Once you have stored the basics, start adding in other items.
- Baking essentials–baking soda, baking powder, yeast, powdered eggs, cocoa.
- Canned items—fruits, vegetables, and meats.
- Spices—pepper, cinnamon, chili powder, cumin, mustard, ginger, herbs (oregano, basil, thyme, sage).
- Condiments—ketchup, mustard, relish, soy sauce, salsa.
- Comfort foods—chocolate chips, candy, gum, Jell-O gelatin and pudding mixes.
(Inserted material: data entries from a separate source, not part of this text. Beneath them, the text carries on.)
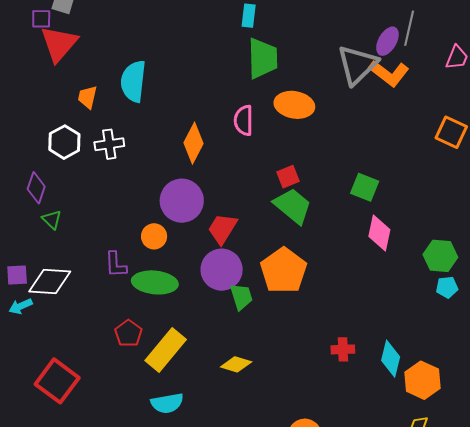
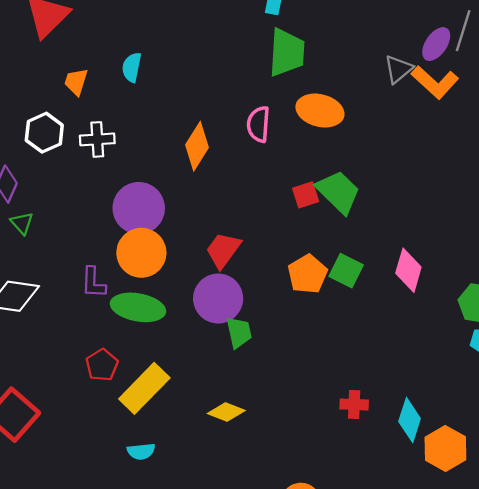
gray triangle: (357, 65) -> (398, 69), size x0.6
cyan semicircle: (133, 81) -> (132, 67), size x0.6
green square: (365, 187) -> (346, 271), moved
purple circle: (182, 201) -> (139, 208), moved
green trapezoid: (293, 206) -> (338, 192), moved
orange circle: (154, 236) -> (141, 253), size x1.6
orange pentagon: (284, 271) -> (307, 274), moved, size x0.7
cyan semicircle: (167, 403) -> (141, 451), size x0.7

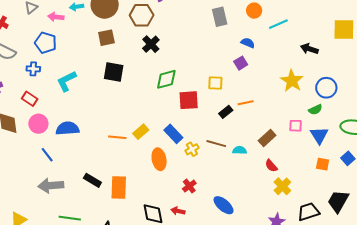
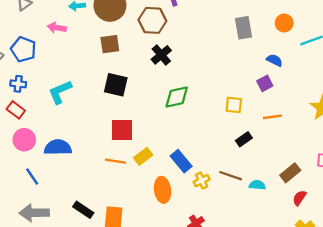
pink arrow: (56, 17) -> (57, 28), moved
blue pentagon: (46, 43) -> (23, 49), moved
blue cross: (33, 69) -> (18, 84), moved
red square: (189, 100) -> (122, 130), moved
orange line: (246, 103) -> (272, 117), moved
red semicircle: (271, 166) -> (299, 198), moved, turned 72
As you build your food storage, you also need to be learning to use it so that you will be accustomed to eating these foods—and enjoying them. It takes practice to learn how to make good bread. And your body needs time to get used to eating whole grains. Make the switch from white flour to 100% wheat in your diet, and you might find yourself with a serious case of the trots.
While doing all of the above, consider your garden. Spring is just around the corner and the time has never been better for learning how to grown your own. Fresh salad greens, home-grown tomatoes, carrots, potatoes, and who can’t grow zucchini and green beans? Eating from your garden will add variety to your diet while making your long-term storage go a whole lot further.
Storing food for future uncertainties isn’t exciting. Nobody gets worked up over a bucket of beans or a bag of wheat. And that is probably because the vast majority of preppers and those reading this site have never been without food and have never seen starvation. I know I haven’t. But I am a student of history. Bad things happen when people don’t have any food, when they don’t have enough food, and when they don’t have nutritious food. Don’t let bad things happen to your family. Be proactive. Store a wide variety of long-term storage foods and learn to use and like them now. Recognize that your future and that of your family depends greatly upon the decisions you make now about your food. Start today.